All’interno di questo alveo, l’autrice potrà crescere e maturare la propria consapevolezza riguardo al potere detenuto dall’immagine, in grado di denunciare, muovere i sentimenti e gettare luce su aspetti della realtà sconosciuti o volutamente trascurati.

A quel punto Chiara Paparella non esiste più. Al suo posto c’è una donna dal cognome singolare, che rimanda a quell’isola aspra e forte che è la Sardegna, quasi fosse l’epiteto che accompagna il nome.

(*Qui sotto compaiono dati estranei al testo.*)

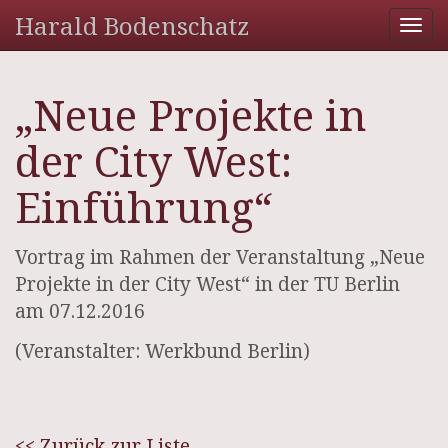
Harald Bodenschatz
Tog
nav
„Neue Projekte in
der City West:
Einführung“
Vortrag im Rahmen der Veranstaltung „Neue
Projekte in der City West“ in der TU Berlin
am 07.12.2016
(Veranstalter: Werkbund Berlin)
<< Zurück zur Liste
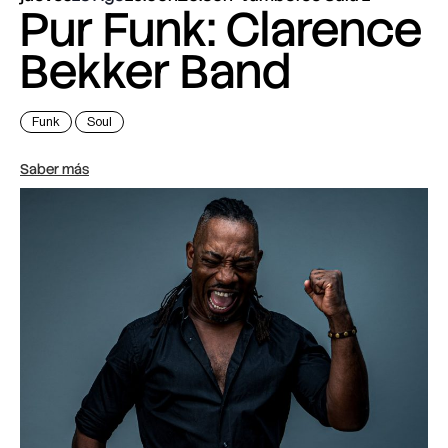
Pur Funk: Clarence
Bekker Band
Funk
Soul
Saber más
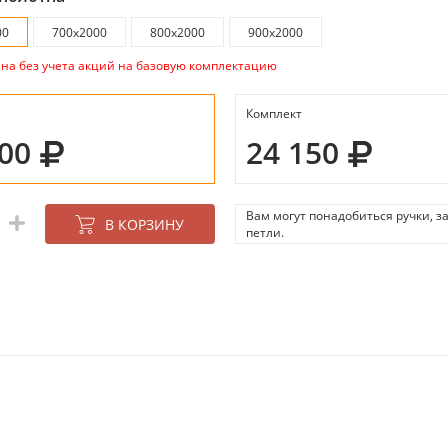
00
700х2000
800х2000
900х2000
ана без учета акций на базовую комплектацию
Комплект
400
24 150
Вам могут понадобиться ручки, з
В КОРЗИНУ
петли.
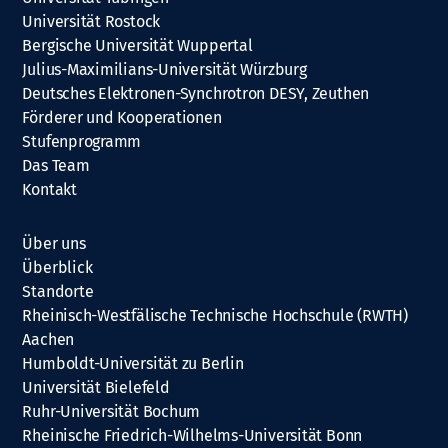
Universität Rostock
Bergische Universität Wuppertal
Julius-Maximilians-Universität Würzburg
Deutsches Elektronen-Synchrotron DESY, Zeuthen
Förderer und Kooperationen
Stufenprogramm
Das Team
Kontakt
Über uns
Überblick
Standorte
Rheinisch-Westfälische Technische Hochschule (RWTH)
Aachen
Humboldt-Universität zu Berlin
Universität Bielefeld
Ruhr-Universität Bochum
Rheinische Friedrich-Wilhelms-Universität Bonn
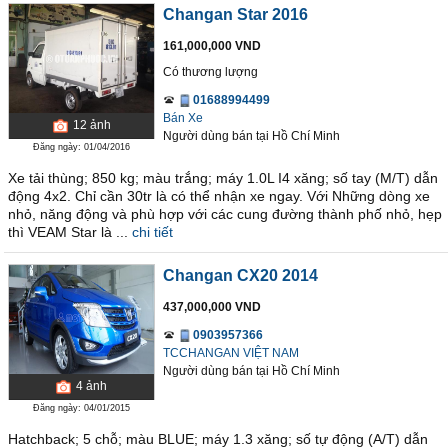
Changan Star 2016
161,000,000 VND
Có thương lượng
01688994499
Bán Xe
12
ảnh
Người dùng bán
tại
Hồ Chí Minh
Đăng ngày: 01/04/2016
Xe tải thùng; 850 kg; màu trắng; máy 1.0L I4 xăng; số tay (M/T) dẫn
động 4x2. Chỉ cần 30tr là có thể nhận xe ngay. Với Những dòng xe
nhỏ, năng động và phù hợp với các cung đường thành phố nhỏ, hẹp
thì VEAM Star là ...
chi tiết
Changan CX20 2014
437,000,000 VND
0903957366
TCCHANGAN VIỆT NAM
Người dùng bán
tại
Hồ Chí Minh
4
ảnh
Đăng ngày: 04/01/2015
Hatchback; 5 chỗ; màu BLUE; máy 1.3 xăng; số tự động (A/T) dẫn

Cimentandosi nella realizzazione di servizi fotografici di reportage, dimostrerà una rara capacità di narrazione associata alla profondità di sguardo. Fonderà un linguaggio suo malgrado, influenzando ricerche di altri autori e delineando nuove prospettive di documentazione.

Indimenticabile, a tal proposito, il reportage sulle tarantolate di Galatina (Lecce) realizzato nel 1954 e pubblicato l’anno seguente sulla rivista Cinema Nuovo col titolo Le invasate e l’accompagnamento di un testo di Emilio Tadini. Animata da una necessità di testimoniare che non l’ha mai abbandonata, Chiara fu la prima a volgere lo sguardo verso l’universo del tarantismo, in accordo col crescente interesse culturale verso il Sud del Paese, favorito dalla nascente antropologia italiana e dalla denuncia neorealista. Un documento di straordinaria importanza che mantiene intatto ancora oggi il suo fascino e mistero e a cui fanno seguito fotodocumentari altrettanto significativi come I bambini di Napoli, ambientato nelle baraccopoli napoletane, e Le Zingare in carcere (apparsi sempre nelle pagine di Cinema Nuovo).

Il suo talento stregò perfino Henri Cartier-Bresson, che a metà degli anni Sessanta, in un afoso mezzogiorno romano, si presentò al suo portone per manifestare la propria ammirazione e per chiederle di entrare a far parte della mitica agenzia Magnum. Ma questa è un’altra storia.